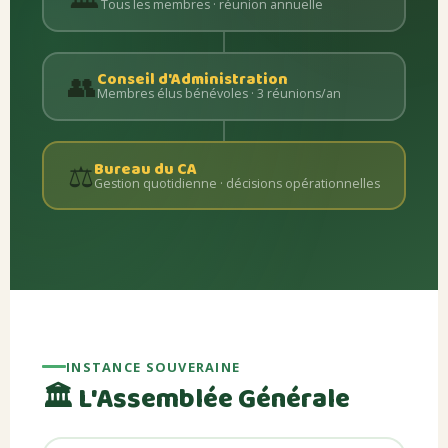
Tous les membres · réunion annuelle
👥
Conseil d'Administration
Membres élus bénévoles · 3 réunions/an
⚖️
Bureau du CA
Gestion quotidienne · décisions opérationnelles
INSTANCE SOUVERAINE
🏛️ L'Assemblée Générale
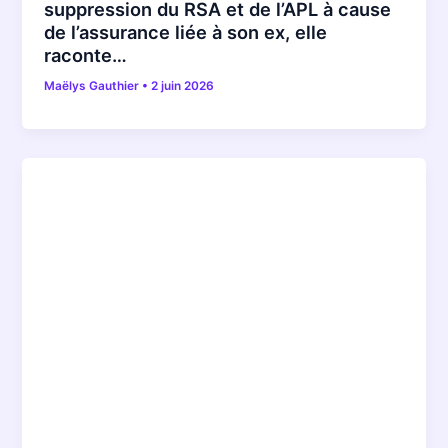
suppression du RSA et de l’APL à cause
de l’assurance liée à son ex, elle
raconte…
Maëlys Gauthier
•
2 juin 2026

----

Task prompt
Beginning with the line where "Gestion quotidienne ·" appears, transcribe the records above word for word through their last line, and include no pictures.

Answer for this exercise
Gestion quotidienne · décisions opérationnelles
INSTANCE SOUVERAINE
🏛️ L'Assemblée Générale
suppression du RSA et de l’APL à cause
de l’assurance liée à son ex, elle
raconte…
Maëlys Gauthier
•
2 juin 2026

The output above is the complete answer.